İLK DERECE MAHKEMESİ KARARININ ÖZETİ :
İlk Derece Mahkemesince verilen kararda özetle; “Mahkememizce kusur ön sorun değerlendirmesinde, kazanın meydana gelmesinde davalı tarafından sigortalanan araç sürücüsünün kusurlu olduğu belirlenmiştir.
Maluliyete ait değerlendirmede, mahkememizce … Üniversitesi Adli Tıp Başkanlığı bünyesinde rapor almıştır.

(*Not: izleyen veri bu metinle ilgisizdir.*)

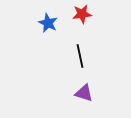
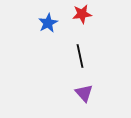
blue star: rotated 18 degrees clockwise
purple triangle: rotated 30 degrees clockwise
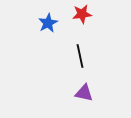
purple triangle: rotated 36 degrees counterclockwise
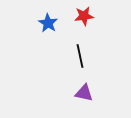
red star: moved 2 px right, 2 px down
blue star: rotated 12 degrees counterclockwise
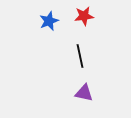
blue star: moved 1 px right, 2 px up; rotated 18 degrees clockwise
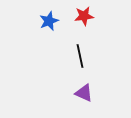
purple triangle: rotated 12 degrees clockwise
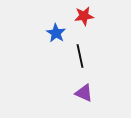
blue star: moved 7 px right, 12 px down; rotated 18 degrees counterclockwise
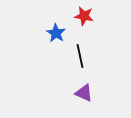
red star: rotated 18 degrees clockwise
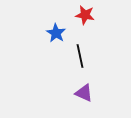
red star: moved 1 px right, 1 px up
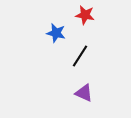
blue star: rotated 18 degrees counterclockwise
black line: rotated 45 degrees clockwise
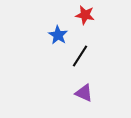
blue star: moved 2 px right, 2 px down; rotated 18 degrees clockwise
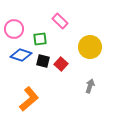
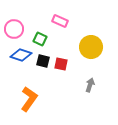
pink rectangle: rotated 21 degrees counterclockwise
green square: rotated 32 degrees clockwise
yellow circle: moved 1 px right
red square: rotated 32 degrees counterclockwise
gray arrow: moved 1 px up
orange L-shape: rotated 15 degrees counterclockwise
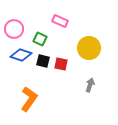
yellow circle: moved 2 px left, 1 px down
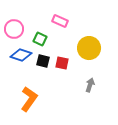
red square: moved 1 px right, 1 px up
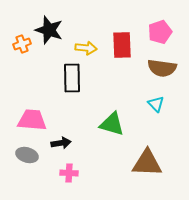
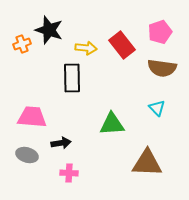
red rectangle: rotated 36 degrees counterclockwise
cyan triangle: moved 1 px right, 4 px down
pink trapezoid: moved 3 px up
green triangle: rotated 20 degrees counterclockwise
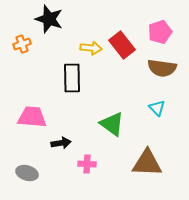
black star: moved 11 px up
yellow arrow: moved 5 px right
green triangle: rotated 40 degrees clockwise
gray ellipse: moved 18 px down
pink cross: moved 18 px right, 9 px up
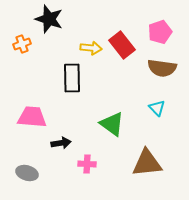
brown triangle: rotated 8 degrees counterclockwise
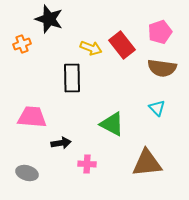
yellow arrow: rotated 15 degrees clockwise
green triangle: rotated 8 degrees counterclockwise
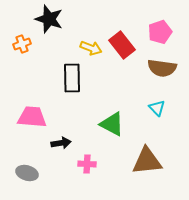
brown triangle: moved 2 px up
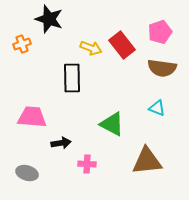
cyan triangle: rotated 24 degrees counterclockwise
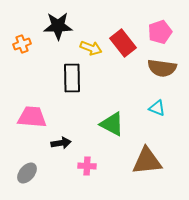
black star: moved 9 px right, 7 px down; rotated 20 degrees counterclockwise
red rectangle: moved 1 px right, 2 px up
pink cross: moved 2 px down
gray ellipse: rotated 65 degrees counterclockwise
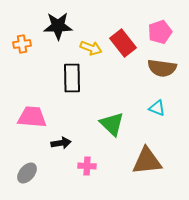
orange cross: rotated 12 degrees clockwise
green triangle: rotated 16 degrees clockwise
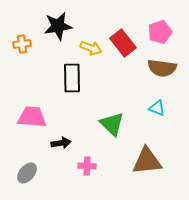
black star: rotated 8 degrees counterclockwise
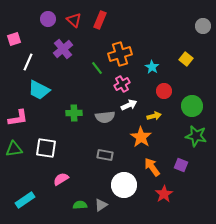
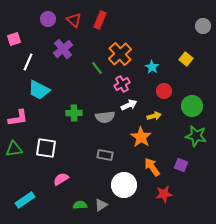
orange cross: rotated 25 degrees counterclockwise
red star: rotated 24 degrees clockwise
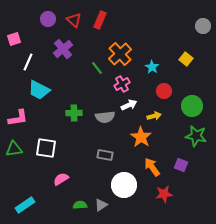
cyan rectangle: moved 5 px down
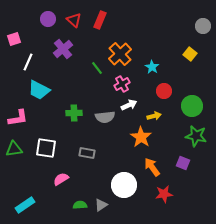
yellow square: moved 4 px right, 5 px up
gray rectangle: moved 18 px left, 2 px up
purple square: moved 2 px right, 2 px up
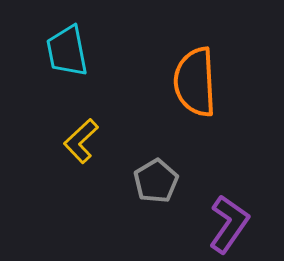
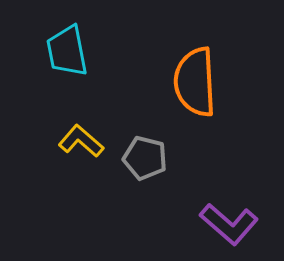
yellow L-shape: rotated 84 degrees clockwise
gray pentagon: moved 11 px left, 23 px up; rotated 27 degrees counterclockwise
purple L-shape: rotated 96 degrees clockwise
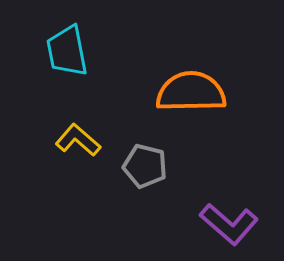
orange semicircle: moved 4 px left, 10 px down; rotated 92 degrees clockwise
yellow L-shape: moved 3 px left, 1 px up
gray pentagon: moved 8 px down
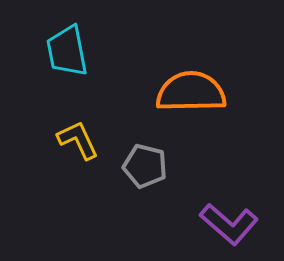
yellow L-shape: rotated 24 degrees clockwise
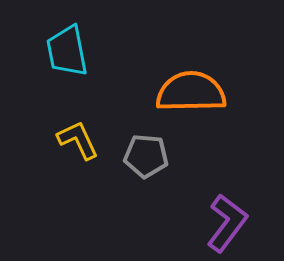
gray pentagon: moved 1 px right, 10 px up; rotated 9 degrees counterclockwise
purple L-shape: moved 2 px left, 1 px up; rotated 94 degrees counterclockwise
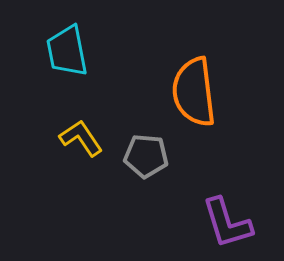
orange semicircle: moved 3 px right; rotated 96 degrees counterclockwise
yellow L-shape: moved 3 px right, 2 px up; rotated 9 degrees counterclockwise
purple L-shape: rotated 126 degrees clockwise
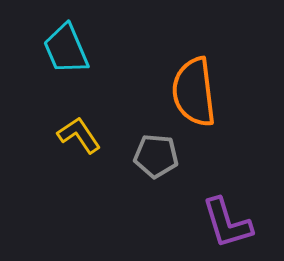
cyan trapezoid: moved 1 px left, 2 px up; rotated 12 degrees counterclockwise
yellow L-shape: moved 2 px left, 3 px up
gray pentagon: moved 10 px right
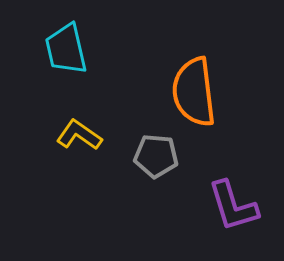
cyan trapezoid: rotated 10 degrees clockwise
yellow L-shape: rotated 21 degrees counterclockwise
purple L-shape: moved 6 px right, 17 px up
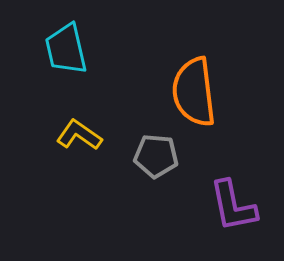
purple L-shape: rotated 6 degrees clockwise
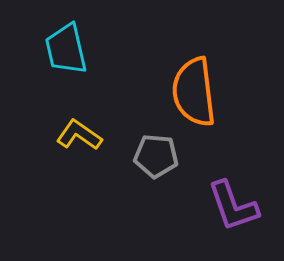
purple L-shape: rotated 8 degrees counterclockwise
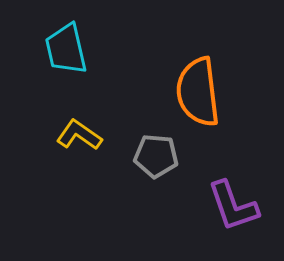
orange semicircle: moved 4 px right
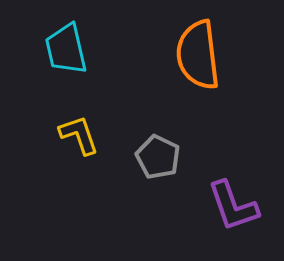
orange semicircle: moved 37 px up
yellow L-shape: rotated 36 degrees clockwise
gray pentagon: moved 2 px right, 1 px down; rotated 21 degrees clockwise
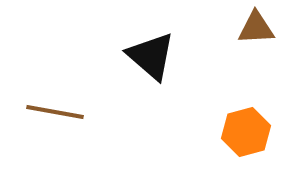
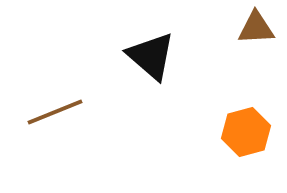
brown line: rotated 32 degrees counterclockwise
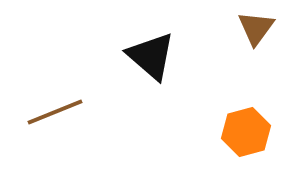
brown triangle: rotated 51 degrees counterclockwise
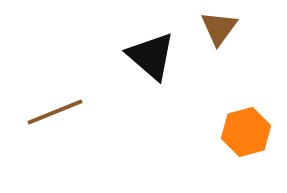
brown triangle: moved 37 px left
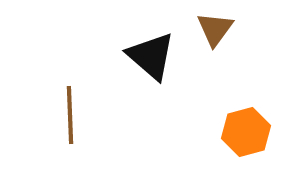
brown triangle: moved 4 px left, 1 px down
brown line: moved 15 px right, 3 px down; rotated 70 degrees counterclockwise
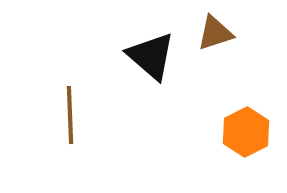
brown triangle: moved 4 px down; rotated 36 degrees clockwise
orange hexagon: rotated 12 degrees counterclockwise
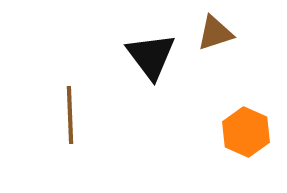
black triangle: rotated 12 degrees clockwise
orange hexagon: rotated 9 degrees counterclockwise
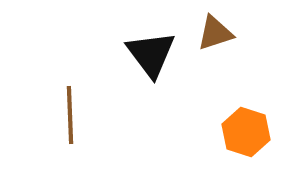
black triangle: moved 2 px up
orange hexagon: rotated 6 degrees counterclockwise
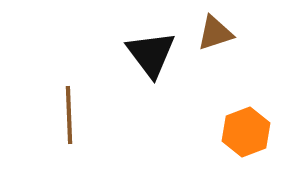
brown line: moved 1 px left
orange hexagon: rotated 21 degrees clockwise
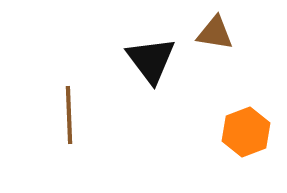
brown triangle: rotated 27 degrees clockwise
black triangle: moved 6 px down
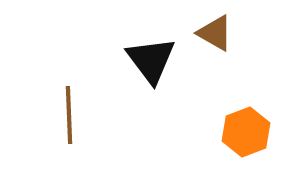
brown triangle: rotated 21 degrees clockwise
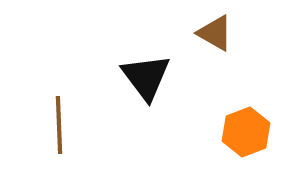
black triangle: moved 5 px left, 17 px down
brown line: moved 10 px left, 10 px down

Kaza tarihi 01.06.2015 tarihinden sonra ise, karayolları motorlu araçlar zorunlu mali sorumluluk sigortası genel şartlarının A.5 maddesinin (c) bendi ikinci paragrafındaki “Sürekli sakatlık tazminatına ilişkin sakatlık oranının belirlenmesinde, sakatlık ölçütü sınıflandırılması ve özürlülere verilecek sağlık kurulu raporlarına ilişkin mevzuat doğrultusunda hazırlanacak sağlık kurulu raporu dikkate alınır” hükmü gereğince 30/03/2013 tarihli ve 28603 sayılı Resmî Gazete’de yayımlanan Özürlülük Ölçütü, Sınıflandırması ve Özürlülere Verilecek Sağlık Kurulu Raporları Hakkında Yönetmelik hükümlerine uygun olarak düzenlenmesi gerekmektedir. Anılan düzenlenme uyarınca mahkememiz rapor almıştır. Anılan raporda tüm vücut fonksiyon kayıp oranının %7 (yüzdeyedi) ve kalıcı olduğu, kişide dosya kapsamına fatura edilmiş tedavi masraflarının olmadığını, yaralanmanın ağırlık ölçüsü de dikkate alındığında bu tür giderlerin 6.000,00 TL olacağı, mevcut arızanın iyileşme süresinin 12(oniki) ayı bulacağı, bir başkasının bakımına ihtiyaç duyacağı ve bu sürede %100 malül sayılacağı, bu sürede başkasının bakımına ihtiyaç duyacağı değerlendirilmiştir.
Aktüerya/hesap incelemesi bakımından, Mahkememiz kaza tarihi dikkate alınarak PMF tablosu üzerinden hasaplama yapılması amacıyla dosyayı aktüerya lisansı olan bilirkişiye tevdi etmiştir. Anılan raporun yöntemine uygun olduğu anlaşıldığından mahkememizce kabul görmüştür.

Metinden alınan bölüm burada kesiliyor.